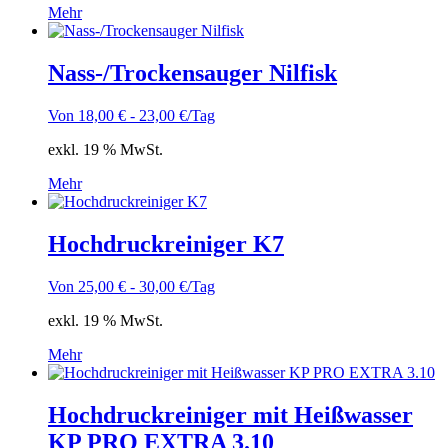
Mehr
Nass-/Trockensauger Nilfisk
Von
18,00
€
-
23,00
€
/Tag
exkl. 19 % MwSt.
Mehr
Hochdruckreiniger K7
Von
25,00
€
-
30,00
€
/Tag
exkl. 19 % MwSt.
Mehr
Hochdruckreiniger mit Heißwasser
KP PRO EXTRA 3.10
====
— EXERCISE GOAL —
Look through the listing above and copy each line with the word "Hochdruckreiniger" in it.

— FINISHED EXERCISE —
Hochdruckreiniger K7
Hochdruckreiniger mit Heißwasser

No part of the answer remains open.